WHAT YOU NEED TO DO: Retype the entries below exactly, but begin at the line containing "und die vielfältigen" and end at the last line.

** Opening RECORDED DATA block **

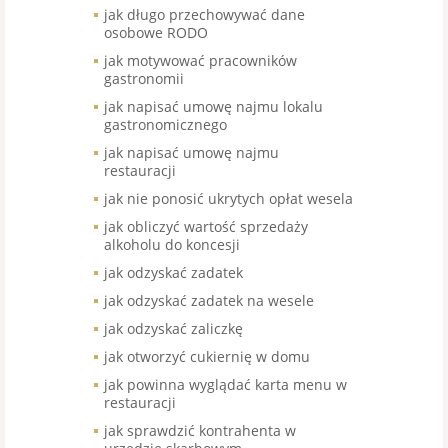
jak długo przechowywać dane
osobowe RODO
jak motywować pracowników
gastronomii
jak napisać umowę najmu lokalu
gastronomicznego
jak napisać umowę najmu
restauracji
jak nie ponosić ukrytych opłat wesela
jak obliczyć wartość sprzedaży
alkoholu do koncesji
jak odzyskać zadatek
jak odzyskać zadatek na wesele
jak odzyskać zaliczkę
jak otworzyć cukiernię w domu
jak powinna wyglądać karta menu w
restauracji
jak sprawdzić kontrahenta w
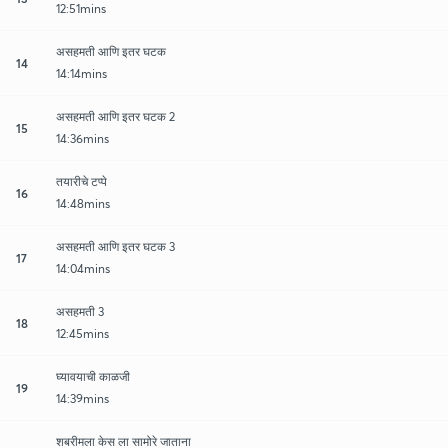
12:51mins
असहमती आणि इतर घटक
14
14:14mins
असहमती आणि इतर घटक 2
15
14:36mins
तयारीचे टप्पे
16
14:48mins
असहमती आणि इतर घटक 3
17
14:04mins
असहमती 3
18
12:45mins
घ्यावयाची काळजी
19
14:39mins
शबरीमला केस ला सामोरे जाताना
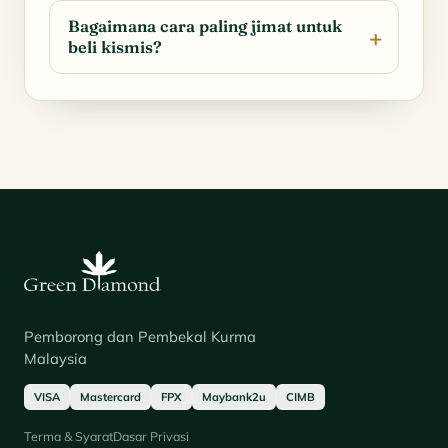
Bagaimana cara paling jimat untuk
beli kismis?
Pemborong dan Pembekal Kurma
Malaysia
VISA
Mastercard
FPX
Maybank2u
CIMB
Terma & Syarat
Dasar Privasi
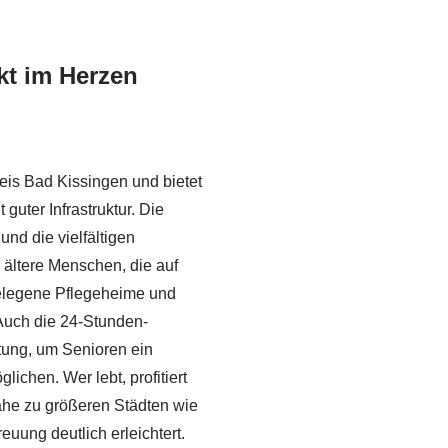
kt im Herzen
eis Bad Kissingen und bietet
uter Infrastruktur. Die
und die vielfältigen
 ältere Menschen, die auf
gelegene Pflegeheime und
Auch die 24-Stunden-
ung, um Senioren ein
ichen. Wer lebt, profitiert
he zu größeren Städten wie
uung deutlich erleichtert.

** Closing RECORDED DATA block **

RESPONSE:
und die vielfältigen
 ältere Menschen, die auf
gelegene Pflegeheime und
Auch die 24-Stunden-
ung, um Senioren ein
ichen. Wer lebt, profitiert
he zu größeren Städten wie
uung deutlich erleichtert.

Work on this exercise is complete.